Stored data entries:
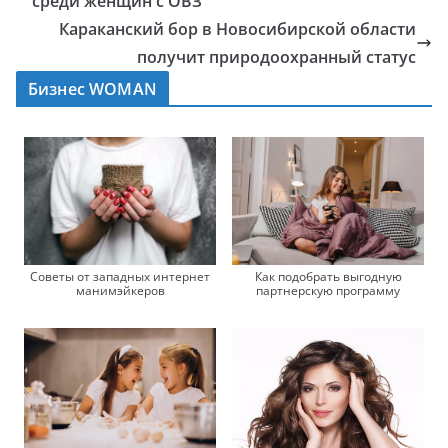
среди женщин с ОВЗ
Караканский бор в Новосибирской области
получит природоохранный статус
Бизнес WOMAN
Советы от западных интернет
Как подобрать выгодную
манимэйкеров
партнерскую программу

• **Problem requirements**: Give the entries again, exactly and in full, with no image included.

• **Solution below**:
среди женщин с ОВЗ
Караканский бор в Новосибирской области
получит природоохранный статус
Бизнес WOMAN
Советы от западных интернет
Как подобрать выгодную
манимэйкеров
партнерскую программу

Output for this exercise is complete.